AI Platform for Architecture & Engineering Talent
Bespoke
Next.js 15 platform where clients chat with an AI RFP partner while resumes stream through a two-stage parsing pipeline.
Resume Parsing
≤ 2 min
two-stage AI
Services Catalog
100+
architecture & engineering
Streaming Latency
< 500ms
fast mode
AI Models
4
Flash + Pro routing
Overview
Bespoke connects clients with vetted architecture and engineering talent.

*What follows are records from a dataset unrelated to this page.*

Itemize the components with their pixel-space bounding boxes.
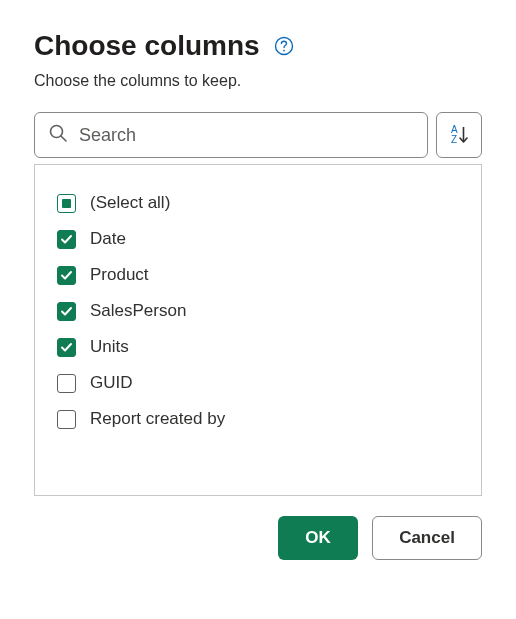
column-row-report-created-by[interactable]: Report created by (57, 401, 459, 437)
ok-button[interactable]: OK (278, 516, 358, 560)
search-icon (47, 122, 69, 148)
checkbox-checked-icon[interactable] (57, 266, 76, 285)
select-all-label: (Select all) (90, 193, 170, 213)
checkbox-checked-icon[interactable] (57, 302, 76, 321)
column-row-guid[interactable]: GUID (57, 365, 459, 401)
help-icon[interactable] (274, 36, 294, 56)
select-all-row[interactable]: (Select all) (57, 185, 459, 221)
search-input[interactable] (79, 125, 415, 146)
column-label: GUID (90, 373, 133, 393)
checkbox-checked-icon[interactable] (57, 230, 76, 249)
svg-point-1 (283, 50, 285, 52)
checkbox-indeterminate-icon[interactable] (57, 194, 76, 213)
search-row: A Z (34, 112, 482, 158)
column-label: Units (90, 337, 129, 357)
dialog-subtitle: Choose the columns to keep. (34, 72, 482, 90)
column-label: Product (90, 265, 149, 285)
checkbox-checked-icon[interactable] (57, 338, 76, 357)
column-row-date[interactable]: Date (57, 221, 459, 257)
checkbox-unchecked-icon[interactable] (57, 410, 76, 429)
column-label: Date (90, 229, 126, 249)
svg-line-3 (61, 136, 66, 141)
column-row-salesperson[interactable]: SalesPerson (57, 293, 459, 329)
svg-text:Z: Z (451, 134, 457, 145)
column-row-product[interactable]: Product (57, 257, 459, 293)
dialog-footer: OK Cancel (34, 516, 482, 560)
sort-az-button[interactable]: A Z (436, 112, 482, 158)
dialog-title: Choose columns (34, 30, 260, 62)
columns-list: (Select all) Date Product SalesPerson Un… (34, 164, 482, 496)
dialog-header: Choose columns (34, 30, 482, 62)
cancel-button[interactable]: Cancel (372, 516, 482, 560)
column-row-units[interactable]: Units (57, 329, 459, 365)
checkbox-unchecked-icon[interactable] (57, 374, 76, 393)
column-label: SalesPerson (90, 301, 186, 321)
search-box[interactable] (34, 112, 428, 158)
column-label: Report created by (90, 409, 225, 429)
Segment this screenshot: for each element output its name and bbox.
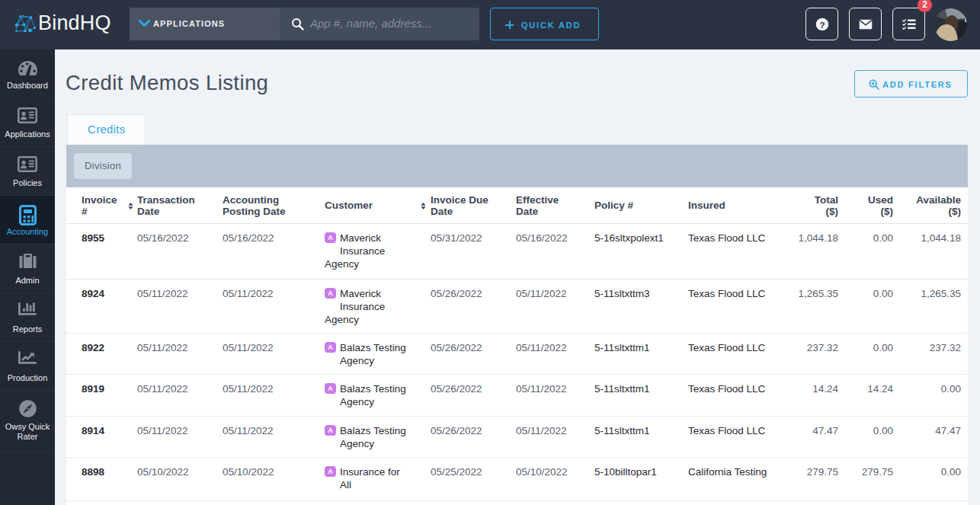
svg-text:?: ? bbox=[819, 20, 825, 29]
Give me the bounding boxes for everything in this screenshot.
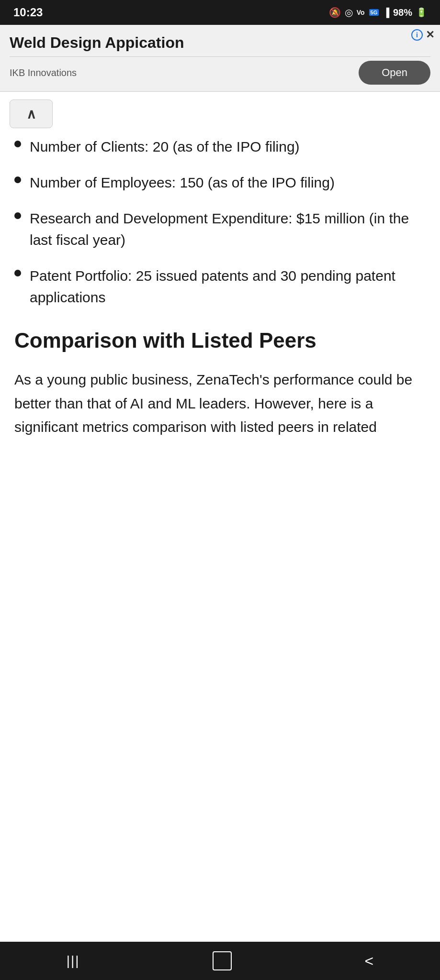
list-item-text: Number of Employees: 150 (as of the IPO … — [30, 172, 426, 193]
list-item-text: Number of Clients: 20 (as of the IPO fil… — [30, 136, 426, 157]
main-content: Number of Clients: 20 (as of the IPO fil… — [0, 136, 440, 477]
forward-button[interactable]: < — [350, 947, 388, 975]
home-button[interactable] — [198, 947, 246, 975]
ad-divider — [10, 56, 430, 57]
bullet-dot — [14, 270, 21, 276]
battery-icon: 🔋 — [416, 7, 427, 18]
bullet-dot — [14, 212, 21, 219]
section-heading: Comparison with Listed Peers — [14, 327, 426, 353]
ad-banner: i ✕ Weld Design Appication IKB Innovatio… — [0, 25, 440, 92]
status-time: 10:23 — [13, 6, 43, 19]
list-item: Number of Clients: 20 (as of the IPO fil… — [14, 136, 426, 157]
bottom-nav: ||| < — [0, 942, 440, 980]
list-item-text: Patent Portfolio: 25 issued patents and … — [30, 265, 426, 308]
ad-title: Weld Design Appication — [10, 33, 430, 52]
list-item: Research and Development Expenditure: $1… — [14, 208, 426, 251]
collapse-button[interactable]: ∧ — [10, 99, 53, 128]
5g-badge: 5G — [369, 9, 379, 16]
ad-open-button[interactable]: Open — [359, 61, 430, 85]
ad-company: IKB Innovations — [10, 67, 77, 78]
status-bar: 10:23 🔕 ◎ Vo 5G ▐ 98% 🔋 — [0, 0, 440, 25]
status-icons: 🔕 ◎ Vo 5G ▐ 98% 🔋 — [329, 7, 427, 18]
battery-label: 98% — [393, 7, 412, 18]
bullet-dot — [14, 141, 21, 147]
body-text: As a young public business, ZenaTech's p… — [14, 368, 426, 439]
signal-icon: ▐ — [383, 8, 389, 18]
back-icon: ||| — [67, 953, 80, 969]
bullet-dot — [14, 176, 21, 183]
ad-footer: IKB Innovations Open — [10, 61, 430, 85]
mute-icon: 🔕 — [329, 7, 341, 18]
back-button[interactable]: ||| — [52, 948, 94, 973]
bullet-list: Number of Clients: 20 (as of the IPO fil… — [14, 136, 426, 308]
list-item: Number of Employees: 150 (as of the IPO … — [14, 172, 426, 193]
home-icon — [213, 951, 232, 970]
ad-top-controls: i ✕ — [411, 29, 434, 41]
chevron-up-icon: ∧ — [26, 106, 36, 122]
ad-close-icon[interactable]: ✕ — [426, 29, 434, 41]
wifi-icon: ◎ — [345, 7, 353, 18]
list-item: Patent Portfolio: 25 issued patents and … — [14, 265, 426, 308]
forward-icon: < — [365, 952, 374, 970]
volte-icon: Vo — [357, 9, 365, 16]
list-item-text: Research and Development Expenditure: $1… — [30, 208, 426, 251]
ad-info-icon[interactable]: i — [411, 29, 423, 41]
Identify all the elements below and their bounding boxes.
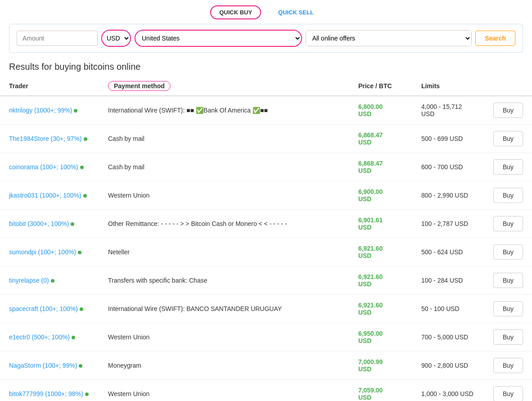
price-cell: 7,000.99USD bbox=[349, 351, 412, 380]
trader-link[interactable]: The1984Store (30+; 97%) bbox=[9, 135, 82, 142]
quick-buy-tab[interactable]: QUICK BUY bbox=[210, 5, 261, 19]
buy-cell: Buy bbox=[484, 181, 532, 210]
price-cell: 6,800.00USD bbox=[349, 96, 412, 125]
buy-button[interactable]: Buy bbox=[493, 329, 523, 345]
results-heading: Results for buying bitcoins online bbox=[9, 62, 523, 72]
buy-button[interactable]: Buy bbox=[493, 273, 523, 288]
buy-button[interactable]: Buy bbox=[493, 358, 523, 373]
online-status-dot bbox=[80, 307, 83, 311]
currency-select-wrap: USD EUR GBP bbox=[101, 30, 131, 47]
table-row: The1984Store (30+; 97%)Cash by mail6,868… bbox=[0, 125, 532, 153]
table-row: bitobit (3000+; 100%)Other Remittance: -… bbox=[0, 210, 532, 238]
buy-cell: Buy bbox=[484, 210, 532, 238]
table-row: e1ectr0 (500+; 100%)Western Union6,950.0… bbox=[0, 323, 532, 351]
trader-cell: jkastro031 (1000+; 100%) bbox=[0, 181, 99, 210]
search-bar-container: USD EUR GBP United States Canada United … bbox=[9, 24, 523, 53]
country-select[interactable]: United States Canada United Kingdom bbox=[135, 31, 301, 46]
payment-cell: Western Union bbox=[99, 181, 349, 210]
payment-cell: Cash by mail bbox=[99, 153, 349, 181]
limits-cell: 100 - 2,787 USD bbox=[412, 210, 484, 238]
buy-cell: Buy bbox=[484, 96, 532, 125]
payment-cell: Cash by mail bbox=[99, 125, 349, 153]
currency-select[interactable]: USD EUR GBP bbox=[102, 31, 130, 46]
trader-link[interactable]: NagaStorm (100+; 99%) bbox=[9, 362, 77, 369]
payment-cell: Western Union bbox=[99, 323, 349, 351]
table-row: bitok777999 (1000+; 98%)Western Union7,0… bbox=[0, 380, 532, 401]
payment-cell: Neteller bbox=[99, 238, 349, 266]
limits-cell: 900 - 2,800 USD bbox=[412, 351, 484, 380]
buy-cell: Buy bbox=[484, 153, 532, 181]
limits-cell: 100 - 284 USD bbox=[412, 266, 484, 295]
online-status-dot bbox=[79, 364, 82, 368]
results-table: Trader Payment method Price / BTC Limits… bbox=[0, 77, 532, 401]
online-status-dot bbox=[83, 194, 87, 198]
trader-cell: bitobit (3000+; 100%) bbox=[0, 210, 99, 238]
trader-cell: tinyrelapse (0) bbox=[0, 266, 99, 295]
trader-link[interactable]: bitobit (3000+; 100%) bbox=[9, 220, 69, 227]
payment-cell: International Wire (SWIFT): BANCO SANTAN… bbox=[99, 295, 349, 323]
buy-cell: Buy bbox=[484, 351, 532, 380]
trader-link[interactable]: jkastro031 (1000+; 100%) bbox=[9, 192, 81, 199]
online-status-dot bbox=[78, 251, 81, 254]
trader-cell: e1ectr0 (500+; 100%) bbox=[0, 323, 99, 351]
trader-link[interactable]: coinorama (100+; 100%) bbox=[9, 163, 78, 171]
col-header-price: Price / BTC bbox=[349, 77, 412, 96]
col-header-action bbox=[484, 77, 532, 96]
limits-cell: 600 - 700 USD bbox=[412, 153, 484, 181]
online-status-dot bbox=[85, 392, 89, 396]
price-cell: 6,900.00USD bbox=[349, 181, 412, 210]
buy-button[interactable]: Buy bbox=[493, 159, 523, 175]
payment-method-header-label: Payment method bbox=[108, 81, 171, 91]
buy-button[interactable]: Buy bbox=[493, 216, 523, 231]
price-cell: 7,059.00USD bbox=[349, 380, 412, 401]
online-status-dot bbox=[72, 336, 75, 339]
buy-button[interactable]: Buy bbox=[493, 301, 523, 316]
buy-cell: Buy bbox=[484, 295, 532, 323]
buy-button[interactable]: Buy bbox=[493, 103, 523, 118]
trader-link[interactable]: bitok777999 (1000+; 98%) bbox=[9, 390, 83, 397]
table-body: nktrilogy (1000+; 99%)International Wire… bbox=[0, 96, 532, 401]
trader-cell: coinorama (100+; 100%) bbox=[0, 153, 99, 181]
trader-link[interactable]: nktrilogy (1000+; 99%) bbox=[9, 107, 72, 114]
payment-cell: International Wire (SWIFT): ■■ ✅Bank Of … bbox=[99, 96, 349, 125]
search-button[interactable]: Search bbox=[475, 31, 515, 46]
trader-link[interactable]: spacecraft (100+; 100%) bbox=[9, 305, 78, 312]
price-cell: 6,950.00USD bbox=[349, 323, 412, 351]
price-cell: 6,868.47USD bbox=[349, 153, 412, 181]
quick-sell-tab[interactable]: QUICK SELL bbox=[270, 5, 322, 19]
trader-link[interactable]: sumondpi (100+; 100%) bbox=[9, 248, 76, 256]
price-cell: 6,921.60USD bbox=[349, 295, 412, 323]
buy-cell: Buy bbox=[484, 323, 532, 351]
offers-select-wrap: All online offers Western Union Cash by … bbox=[306, 30, 472, 46]
col-header-payment: Payment method bbox=[99, 77, 349, 96]
limits-cell: 800 - 2,990 USD bbox=[412, 181, 484, 210]
trader-cell: nktrilogy (1000+; 99%) bbox=[0, 96, 99, 125]
buy-button[interactable]: Buy bbox=[493, 244, 523, 260]
trader-cell: bitok777999 (1000+; 98%) bbox=[0, 380, 99, 401]
price-cell: 6,901.61USD bbox=[349, 210, 412, 238]
trader-link[interactable]: tinyrelapse (0) bbox=[9, 277, 49, 284]
limits-cell: 1,000 - 3,000 USD bbox=[412, 380, 484, 401]
buy-button[interactable]: Buy bbox=[493, 386, 523, 401]
offers-select[interactable]: All online offers Western Union Cash by … bbox=[306, 31, 472, 46]
amount-input[interactable] bbox=[17, 31, 98, 46]
table-row: jkastro031 (1000+; 100%)Western Union6,9… bbox=[0, 181, 532, 210]
buy-button[interactable]: Buy bbox=[493, 188, 523, 203]
buy-cell: Buy bbox=[484, 380, 532, 401]
trader-cell: sumondpi (100+; 100%) bbox=[0, 238, 99, 266]
limits-cell: 500 - 624 USD bbox=[412, 238, 484, 266]
table-row: coinorama (100+; 100%)Cash by mail6,868.… bbox=[0, 153, 532, 181]
buy-button[interactable]: Buy bbox=[493, 131, 523, 146]
table-row: NagaStorm (100+; 99%)Moneygram7,000.99US… bbox=[0, 351, 532, 380]
price-cell: 6,921.60USD bbox=[349, 238, 412, 266]
table-row: sumondpi (100+; 100%)Neteller6,921.60USD… bbox=[0, 238, 532, 266]
table-row: tinyrelapse (0)Transfers with specific b… bbox=[0, 266, 532, 295]
online-status-dot bbox=[51, 279, 54, 283]
online-status-dot bbox=[71, 222, 74, 226]
online-status-dot bbox=[80, 166, 84, 169]
table-row: spacecraft (100+; 100%)International Wir… bbox=[0, 295, 532, 323]
limits-cell: 50 - 100 USD bbox=[412, 295, 484, 323]
trader-cell: spacecraft (100+; 100%) bbox=[0, 295, 99, 323]
country-select-wrap: United States Canada United Kingdom bbox=[135, 30, 302, 47]
trader-link[interactable]: e1ectr0 (500+; 100%) bbox=[9, 333, 70, 341]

I built two signature AI systems: a streaming RFP copilot that switches between fast and smart Gemini models, and a resume pipeline that first extracts structured data then performs deep profiling to match services, set rates, and craft narratives.
Stack

Guided Landing Experience
Two clear entry paths—hire talent or apply as talent—plus a transparent roadmap build trust immediately.
typescript
Streaming AI Agent with Multi-Model Selection
Routes prompts to the right Gemini model and streams tokens back over SSE.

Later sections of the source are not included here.